== EXTRACTED INFORMATION ==
=== Section Start ===

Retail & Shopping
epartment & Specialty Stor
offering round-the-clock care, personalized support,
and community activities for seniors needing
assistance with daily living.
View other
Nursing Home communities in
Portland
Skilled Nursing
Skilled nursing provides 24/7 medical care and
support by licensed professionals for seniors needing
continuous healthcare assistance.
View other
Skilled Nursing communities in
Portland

=== Section End ===
=== Section Start ===

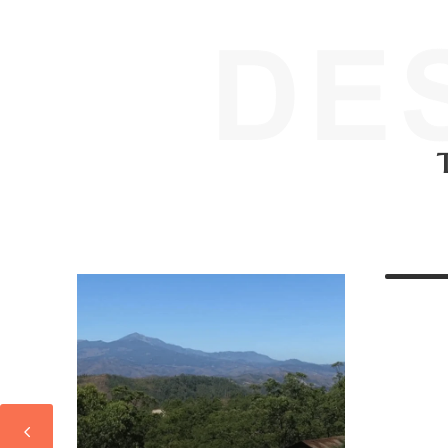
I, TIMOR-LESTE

=== Section End ===
=== Section Start ===

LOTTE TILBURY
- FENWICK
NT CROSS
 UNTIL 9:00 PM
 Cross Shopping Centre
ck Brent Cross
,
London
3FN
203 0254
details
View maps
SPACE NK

=== Section End ===

== YOUR TASK ==
A line belongs in the answer if it contains the word "needing"; please copy each such line from the material.

== YOUR SOLUTION ==
and community activities for seniors needing
support by licensed professionals for seniors needing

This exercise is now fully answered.